For the parsing, each element is classified as a certain type of atom, that can either be an operator or an operand.

Operators

Operators are divided in two main categories, unary and binary, and then there are a few others that inherit directly from the Operator class.

Binary operators

They are the most straightforward and simple operators from the bunch. Will later simply take two operands to their sides and evaluate them somehow. The ones supported in my interpreter are +, -, * and ^ (power).

Unary operators

These, similar to binary operators, will later take a single operand and evaluate it. The expected ones are – and +. But in this category also go the lambdas and the functions.

Lambdas are “Custom expressions”. Basically, a unary operator where instead of having a predefined behavior, the user can specify the expression for the evaluation of the operand. They are written as in the following example:

    \x -> x*3 + 1

An can be inserted mid expression as an operator, in such a way:

    4 – 2 * \x -> (x*3 + 1) 8+1

           (parenthesis can be omitted, but makes it more readable)

Lambdas can also be stored in variables, yielding functions as a result, for ease of use.

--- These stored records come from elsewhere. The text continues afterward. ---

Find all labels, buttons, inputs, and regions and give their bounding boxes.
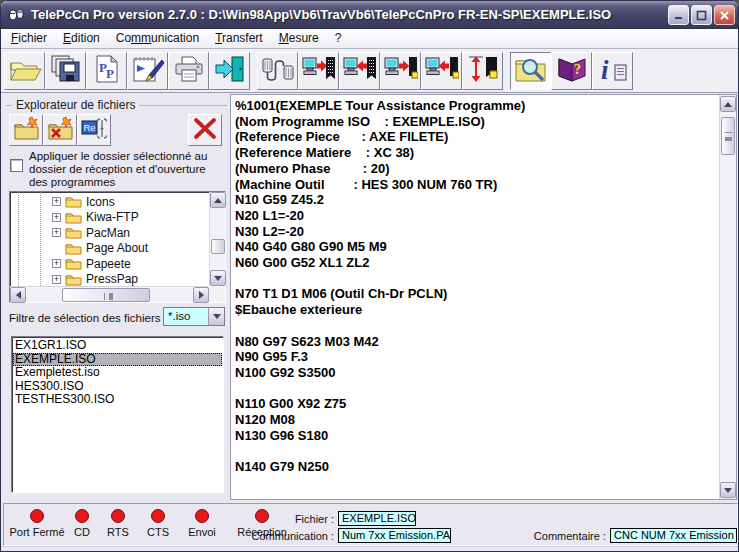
program-line: N40 G40 G80 G90 M5 M9 bbox=[235, 239, 719, 255]
printer-icon bbox=[173, 55, 205, 87]
tree-item-label: PacMan bbox=[86, 226, 130, 240]
program-line: (Nom Programme ISO : EXEMPLE.ISO) bbox=[235, 114, 719, 130]
new-folder-button[interactable] bbox=[9, 114, 43, 146]
machine-to-pc-icon bbox=[425, 55, 459, 87]
menu-item-mesure[interactable]: Mesure bbox=[271, 29, 327, 48]
menu-item-help[interactable]: ? bbox=[327, 29, 350, 48]
file-list[interactable]: EX1GR1.ISOEXEMPLE.ISOExempletest.isoHES3… bbox=[11, 336, 224, 493]
scroll-down-button[interactable] bbox=[210, 270, 226, 286]
maximize-button[interactable] bbox=[691, 5, 712, 25]
about-button[interactable]: i bbox=[592, 52, 633, 90]
floppy-stack-icon bbox=[50, 55, 82, 87]
tape-to-pc-icon bbox=[343, 55, 377, 87]
menu-item-edition[interactable]: Edition bbox=[55, 29, 108, 48]
scroll-thumb[interactable] bbox=[721, 117, 735, 155]
led-label: Port Fermé bbox=[9, 526, 64, 538]
expand-icon[interactable]: + bbox=[52, 197, 61, 206]
file-item[interactable]: HES300.ISO bbox=[13, 380, 222, 394]
communication-label: Communication : bbox=[219, 530, 334, 542]
tree-item-page-about[interactable]: +Page About bbox=[10, 241, 209, 257]
led-label: CD bbox=[74, 526, 90, 538]
info-icon: i bbox=[597, 55, 629, 87]
file-explorer-button[interactable] bbox=[510, 52, 551, 90]
combo-dropdown-button[interactable] bbox=[208, 308, 224, 325]
filter-combobox[interactable]: *.iso bbox=[163, 307, 225, 326]
print-setup-button[interactable]: PP bbox=[86, 52, 127, 90]
file-item[interactable]: EX1GR1.ISO bbox=[13, 339, 222, 353]
editor-vertical-scrollbar[interactable] bbox=[719, 95, 736, 499]
menu-item-fichier[interactable]: Fichier bbox=[3, 29, 55, 48]
filter-label: Filtre de sélection des fichiers : bbox=[9, 312, 167, 324]
window-frame[interactable] bbox=[1, 546, 739, 552]
svg-text:i: i bbox=[601, 55, 609, 83]
file-item[interactable]: Exempletest.iso bbox=[13, 366, 222, 380]
scroll-up-button[interactable] bbox=[210, 192, 226, 208]
arrow-left-icon bbox=[16, 291, 21, 299]
receive-from-cnc-button[interactable] bbox=[339, 52, 380, 90]
folder-icon bbox=[65, 195, 82, 208]
expand-icon[interactable]: + bbox=[52, 213, 61, 222]
rename-button[interactable]: Re bbox=[77, 114, 111, 146]
expand-icon[interactable]: + bbox=[52, 259, 61, 268]
exit-door-icon bbox=[214, 55, 246, 87]
menu-item-communication[interactable]: Communication bbox=[108, 29, 207, 48]
scroll-down-button[interactable] bbox=[720, 482, 736, 498]
directory-tree[interactable]: +Icons+Kiwa-FTP+PacMan+Page About+Papeet… bbox=[9, 191, 226, 303]
open-file-button[interactable] bbox=[4, 52, 45, 90]
apply-folder-checkbox[interactable] bbox=[10, 159, 23, 172]
edit-program-button[interactable] bbox=[127, 52, 168, 90]
menu-bar: FichierEditionCommunicationTransfertMesu… bbox=[1, 29, 739, 49]
tree-item-presspap[interactable]: +PressPap bbox=[10, 272, 209, 287]
window-title: TelePcCn Pro version 2.7.0 : D:\Win98App… bbox=[31, 7, 611, 22]
file-explorer-panel: Explorateur de fichiers Re Appliquer le … bbox=[4, 96, 230, 501]
save-button[interactable] bbox=[45, 52, 86, 90]
tree-horizontal-scrollbar[interactable] bbox=[10, 286, 209, 302]
program-line: N10 G59 Z45.2 bbox=[235, 192, 719, 208]
file-item[interactable]: EXEMPLE.ISO bbox=[13, 353, 222, 367]
send-to-machine-button[interactable] bbox=[380, 52, 421, 90]
delete-folder-button[interactable] bbox=[43, 114, 77, 146]
send-to-cnc-button[interactable] bbox=[298, 52, 339, 90]
close-red-x-icon bbox=[192, 117, 218, 144]
led-label: CTS bbox=[147, 526, 169, 538]
led-port-ferm: Port Fermé bbox=[8, 509, 66, 538]
minimize-button[interactable] bbox=[668, 5, 689, 25]
notepad-icon bbox=[131, 55, 165, 87]
led-label: Envoi bbox=[188, 526, 216, 538]
program-line: (Numero Phase : 20) bbox=[235, 161, 719, 177]
tree-item-icons[interactable]: +Icons bbox=[10, 194, 209, 210]
scroll-right-button[interactable] bbox=[193, 287, 209, 303]
close-button[interactable] bbox=[714, 5, 735, 25]
exit-button[interactable] bbox=[209, 52, 250, 90]
program-editor[interactable]: %1001(EXEMPLE Tour Assistance Programme)… bbox=[230, 94, 737, 500]
scroll-left-button[interactable] bbox=[10, 287, 26, 303]
program-line: N130 G96 S180 bbox=[235, 428, 719, 444]
tree-item-kiwa-ftp[interactable]: +Kiwa-FTP bbox=[10, 210, 209, 226]
tape-length-button[interactable] bbox=[462, 52, 503, 90]
filter-value: *.iso bbox=[164, 308, 208, 325]
expand-icon[interactable]: + bbox=[52, 275, 61, 284]
scroll-up-button[interactable] bbox=[720, 96, 736, 112]
program-line: N20 L1=-20 bbox=[235, 208, 719, 224]
help-button[interactable]: ? bbox=[551, 52, 592, 90]
folder-open-icon bbox=[8, 55, 42, 87]
tree-item-papeete[interactable]: +Papeete bbox=[10, 256, 209, 272]
led-cts: CTS bbox=[138, 509, 178, 538]
scroll-thumb[interactable] bbox=[211, 239, 225, 254]
menu-item-transfert[interactable]: Transfert bbox=[207, 29, 271, 48]
receive-from-machine-button[interactable] bbox=[421, 52, 462, 90]
folder-icon bbox=[65, 226, 82, 239]
close-explorer-button[interactable] bbox=[188, 114, 222, 146]
file-item[interactable]: TESTHES300.ISO bbox=[13, 393, 222, 407]
com-port-button[interactable] bbox=[257, 52, 298, 90]
scrollbar-corner bbox=[209, 286, 225, 302]
tree-vertical-scrollbar[interactable] bbox=[209, 192, 225, 286]
expand-icon[interactable]: + bbox=[52, 228, 61, 237]
scroll-thumb[interactable] bbox=[62, 288, 150, 302]
title-bar[interactable]: TelePcCn Pro version 2.7.0 : D:\Win98App… bbox=[1, 1, 739, 29]
explorer-group-title: Explorateur de fichiers bbox=[12, 98, 139, 112]
program-text[interactable]: %1001(EXEMPLE Tour Assistance Programme)… bbox=[231, 95, 719, 499]
arrow-up-icon bbox=[214, 198, 222, 203]
tree-item-pacman[interactable]: +PacMan bbox=[10, 225, 209, 241]
print-button[interactable] bbox=[168, 52, 209, 90]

    let square = \value -> value*value

    square 4        (yields 16)

Operands

Literals

Literals are any kind of numerical value introduced in the line to parse. In my interpreters case though, it only supports integer values.

Variables

Similarly of how we can assign lambdas to variables and make them functions, it is possible to simply assign values to them. This is done in such a manner:

    let x = 2

        or

    let y = x*3

The evaluation of the expression is done using stacks for the operands an operators separately and evaluating the operators taking operands from their stack when the set rules say to do so. Specifically, I have used the Shunting-Yard algorithm, which you can check for yourself for a more in detail explanation.